ロビーでの説明後は、全員で舞台上に移動し、まずは床(べニア)を触ってみる、ということから説明が再開された。その後、
・舞台の幅、奥行きを実際に歩いて体感
・袖幕を吊ってないので、舞台袖が客席から丸見えという演出面の説明
・舞台美術の説明(触ってみながら)
・高さのあるイントレの説明(「ここに役者が上ります」という補足も)
などが舞台上で行われ、参加者は、ウォーミングアップ中の役者もいる、実際に芝居が行われる空間を体感した。

全体を通して、藤野さんの説明にはプロフェッショナルなホスピタリティと、温かみのあるユーモアに溢れていて、終了後に「これまでにも経験があるのですか?」と伺ったところ「いいえ、初めてです。目の不自由な方が観劇するにあたって、どのような情報が有意義だろうか、ということをひたすら考えました」とのこと。また「本当は、キャスト(役者)に触れる、ってこともやろうと思ったのですが、時間が足りずに残念でした。それと、女性の参加者が多いと事前に聞いていたので、だれだれがイケメンで、って説明もしてみたのですが、喜んでもらえて良かったです。やっぱり気になりますよね!」と笑顔で語ってくれた。
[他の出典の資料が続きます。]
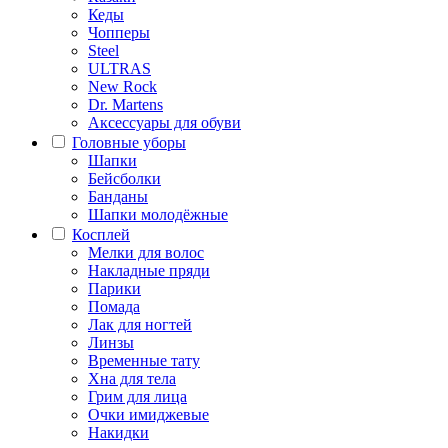
Кеды
Чопперы
Steel
ULTRAS
New Rock
Dr. Martens
Аксессуары для обуви
Головные уборы
Шапки
Бейсболки
Банданы
Шапки молодёжные
Косплей
Мелки для волос
Накладные пряди
Парики
Помада
Лак для ногтей
Линзы
Временные тату
Хна для тела
Грим для лица
Очки имиджевые
Накидки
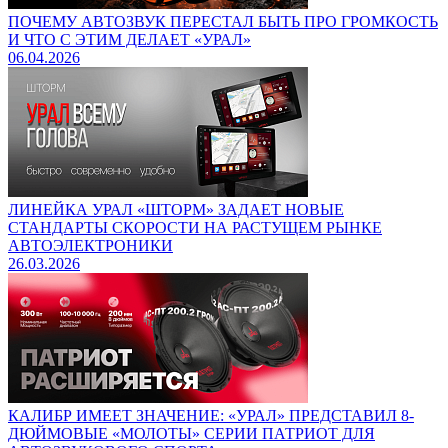
ПОЧЕМУ АВТОЗВУК ПЕРЕСТАЛ БЫТЬ ПРО ГРОМКОСТЬ
И ЧТО С ЭТИМ ДЕЛАЕТ «УРАЛ»
06.04.2026
ЛИНЕЙКА УРАЛ «ШТОРМ» ЗАДАЕТ НОВЫЕ
СТАНДАРТЫ СКОРОСТИ НА РАСТУЩЕМ РЫНКЕ
АВТОЭЛЕКТРОНИКИ
26.03.2026
КАЛИБР ИМЕЕТ ЗНАЧЕНИЕ: «УРАЛ» ПРЕДСТАВИЛ 8-
ДЮЙМОВЫЕ «МОЛОТЫ» СЕРИИ ПАТРИОТ ДЛЯ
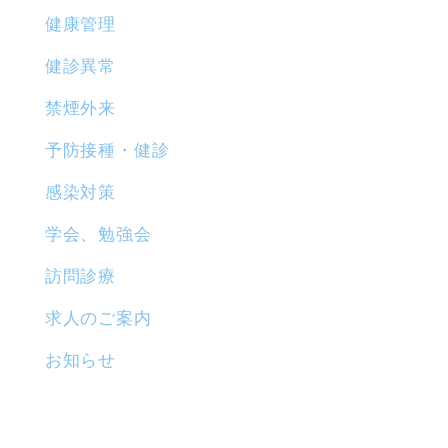
健康管理
健診異常
禁煙外来
予防接種・健診
感染対策
学会、勉強会
訪問診療
求人のご案内
お知らせ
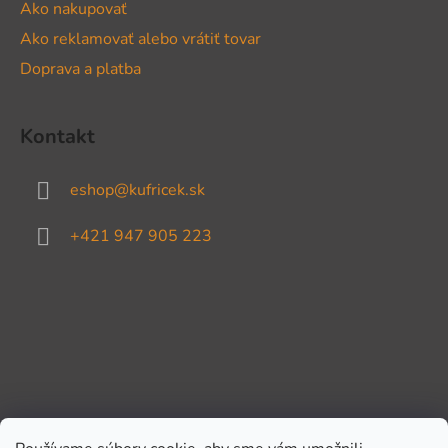
Ako nakupovať
Ako reklamovať alebo vrátiť tovar
Doprava a platba
Kontakt
eshop
@
kufricek.sk
+421 947 905 223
説明会参加者からは、終演後に「難解な物語だったので、事前に説明を聞いておいてよかった」「“何をたたいて”出している音なのかなど、事前に説明があったためイメージしやすかった」「観劇の良いきっかけになった」といった感想が寄せられたという。

「聴覚障害者のためのポータブル字幕機の貸出サービス」も

また同日の公演では、同じく情報保障の支援サービスとして、「聴覚障害者のためのポータブル字幕機の貸出サービス」も行われた。上演台本の全文に会場アナウンスを加えたものが、手持ち型のタブレット機器に表示されたという。この日の貸出台数は4台。利用者の中には、NPO法人シアター・アクセシビリティ・ネットワーク(TA-net)理事長の廣川麻子さんの姿もあった。後日、メールで感想を伺ったので抜粋して紹介したい。
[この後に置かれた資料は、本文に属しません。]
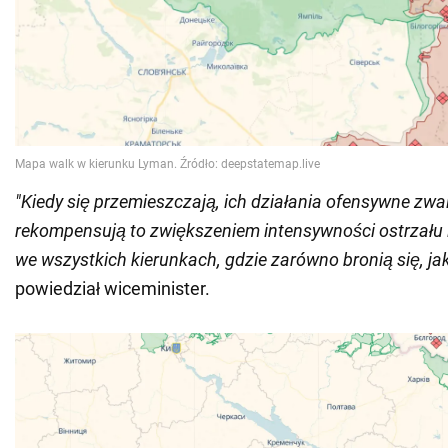
"Kiedy się przemieszczają, ich działania ofensywne zwal
rekompensują to zwiększeniem intensywności ostrzału 
we wszystkich kierunkach, gdzie zarówno bronią się, jak
powiedział wiceminister.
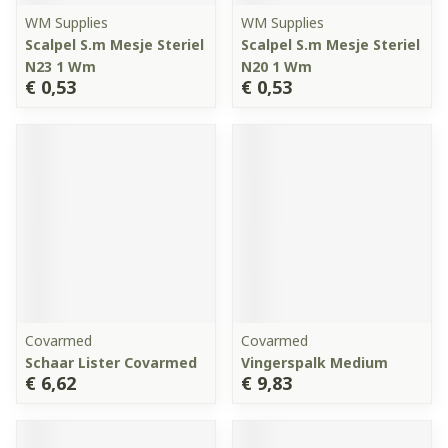
WM Supplies
WM Supplies
Scalpel S.m Mesje Steriel
Scalpel S.m Mesje Steriel
N23 1 Wm
N20 1 Wm
€ 0,53
€ 0,53
Covarmed
Covarmed
Schaar Lister Covarmed
Vingerspalk Medium
€ 6,62
€ 9,83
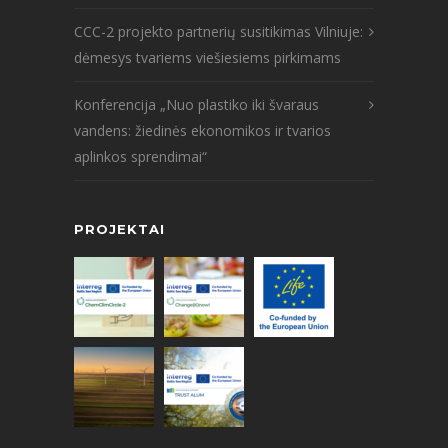
CCC-2 projekto partnerių susitikimas Vilniuje:
dėmesys tvariems viešiesiems pirkimams
Konferencija „Nuo plastiko iki švaraus
vandens: žiedinės ekonomikos ir tvarios
aplinkos sprendimai“
PROJEKTAI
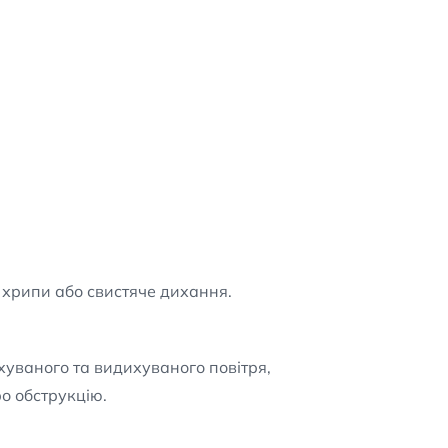
и хрипи або свистяче дихання.
хуваного та видихуваного повітря,
о обструкцію.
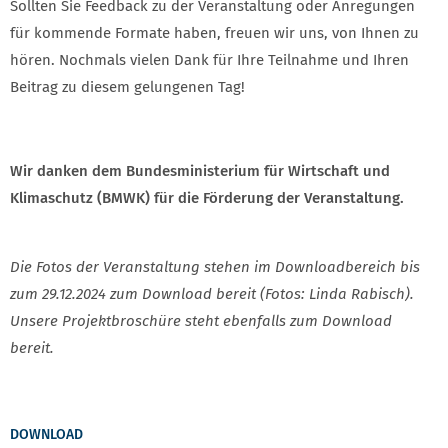
Sollten Sie Feedback zu der Veranstaltung oder Anregungen
für kommende Formate haben, freuen wir uns, von Ihnen zu
hören. Nochmals vielen Dank für Ihre Teilnahme und Ihren
Beitrag zu diesem gelungenen Tag!
Wir danken dem Bundesministerium für Wirtschaft und
Klimaschutz (BMWK) für die Förderung der Veranstaltung.
Die Fotos der Veranstaltung stehen im Downloadbereich bis
zum 29.12.2024 zum Download bereit (Fotos: Linda Rabisch).
Unsere Projektbroschüre steht ebenfalls zum Download
bereit.
DOWNLOAD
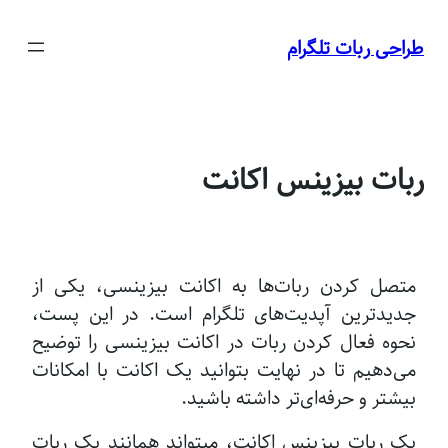
رفتن
به
طراحی ربات تلگرام
محتوا
ربات بیزینس اکانت
متصل کردن ربات‌ها به اکانت بیزینسی، یکی از
جدیدترین آپدیت‌های تلگرام است. در این پست،
نحوه فعال کردن ربات در اکانت بیزینسی را توضیح
می‌دهیم تا در نهایت بتوانید یک اکانت با امکانات
بیشتر و حرفه‌ای‌تر داشته باشید.
یک ربات بیزینس اکانت، میتواند همانند یک ربات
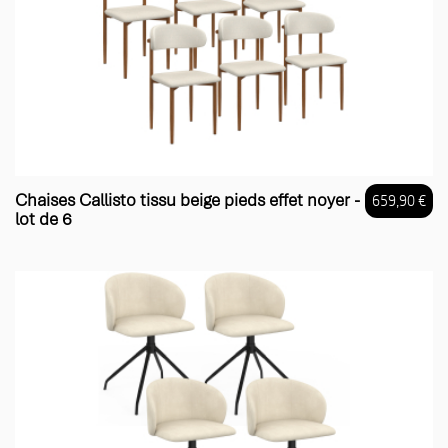
Chaises Callisto tissu beige pieds effet noyer -
659,90 €
lot de 6
Prix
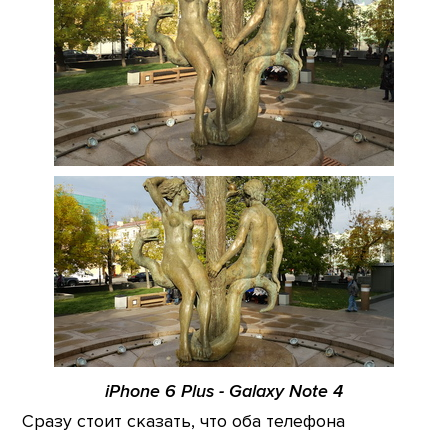
iPhone 6 Plus - Galaxy Note 4
Сразу стоит сказать, что оба телефона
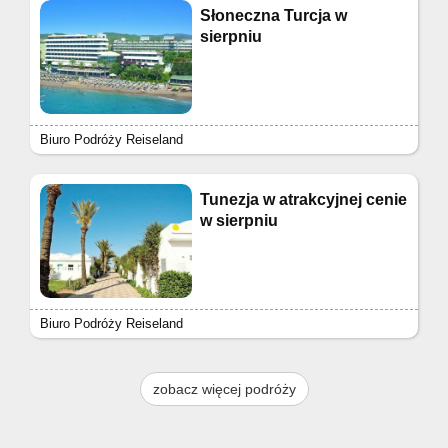
Słoneczna Turcja w
sierpniu
Biuro Podróży Reiseland
Tunezja w atrakcyjnej cenie
w sierpniu
Biuro Podróży Reiseland
zobacz więcej podróży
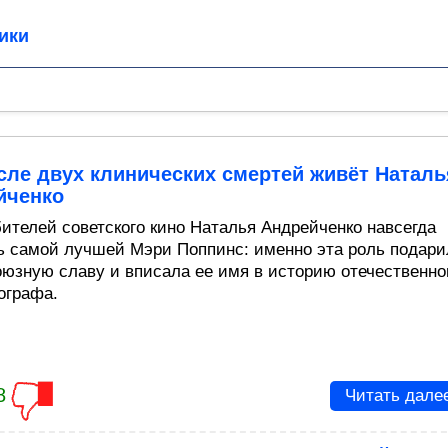
ики
сле двух клинических смертей живёт Наталь
йченко
ителей советского кино Наталья Андрейченко навсегда
ь самой лучшей Мэри Поппинс: именно эта роль подари
оюзную славу и вписала ее имя в историю отечественно
ографа.
8
Читать дале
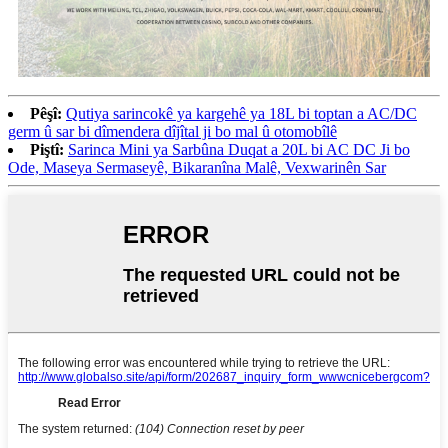
Pêşî:
Qutiya sarincokê ya kargehê ya 18L bi toptan a AC/DC
germ û sar bi dîmendera dîjîtal ji bo mal û otomobîlê
Piştî:
Sarinca Mini ya Sarbûna Duqat a 20L bi AC DC Ji bo
Ode, Maseya Sermaseyê, Bikaranîna Malê, Vexwarinên Sar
「言葉遊びのセリフが多かったので、複数の読み方ができる漢字や、難解な読み方はルビをつけたほうがいいと思いました。今回は出演者が多く、一人二役などもあり、どの出演者がどの役柄を演じているのかが分かりにくく感じたので、配役対応表のようなものがあると良かったかも。音楽に関しても、単純に(音楽♪)だけでなく、どのような音楽なのか、イメージしやすい説明があれば、とも感じました。いずれにしても、野田さんの世界観を、藤田さんという注目の若手演出家の手で表現した公演を、ポータブル字幕という方法で体験できたことはとても嬉しいことでした。」

同劇場の次回の「視覚障害者のための舞台説明会」及び「聴覚障害者のためのポータブル字幕機サービス」は、『ポリグラフ―嘘発見器―』10月25日(土)19時30分開演の回に行われる。申込締切は実施日の前日まで(但し定員に達し次第締切)。